August 28, 2003

Sun aims to advance app server

Sun ONE Application Server 7  touts high availability

Focusing on high availability, Sun Microsystems is hoping to make a bold leap in the Java application server space with its upcoming Sun ONE Application Server 7 Enterprise Edition.

Having trailed companies such as BEA Systems and IBM in market share, Sun is looking to turn things around by focusing on a high-availability database layer in a product based on the technology garnered from its 2002 acquisition of Clustra Systems. Sun intends its high-availability technology to ensure 99.999 uptime for key applications such as e-commerce transactional systems, according to Sun officials.

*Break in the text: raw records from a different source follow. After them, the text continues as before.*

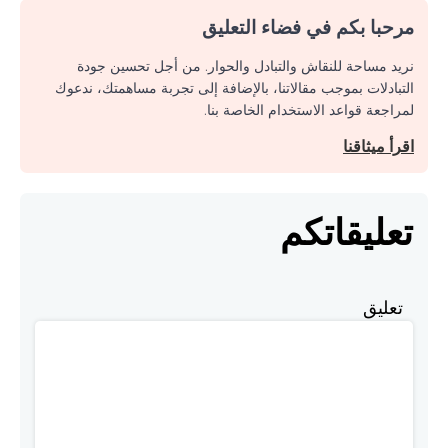
مرحبا بكم في فضاء التعليق
نريد مساحة للنقاش والتبادل والحوار. من أجل تحسين جودة
التبادلات بموجب مقالاتنا، بالإضافة إلى تجربة مساهمتك، ندعوك
لمراجعة قواعد الاستخدام الخاصة بنا.
اقرأ ميثاقنا
تعليقاتكم
تعليق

"What we do is we create a high-availability layer, which allows us to store the information of, say, a shopping cart into this [data] store," said Joe Keller, vice president of marketing Java Web services and tools at Sun.

The high-availability database layer features transaction state information, and transactional loads can be shifted between application servers in the network as needed, Keller said.

The current Version 6.5 of the enterprise application server has had high-availability support, but Version 7's support of the Clustra technology boosts real-time database functionality and scalability to 24 processors per system. Plus, Version 7, set to ship in September for $10,000 per processor, is also compliant with the J2EE 1.3 Java specification. Sun will add J2EE 1.4 compliance to the application server, featuring conformity to Web services specifications, in 2004.

Load balancing in Version 7 will enable uptime when taking down an application server for maintenance. The high-availability layer also enables performance boosts through the addition of more processors, rather than having to add more application servers.

Paul Krill is an editor at large at InfoWorld.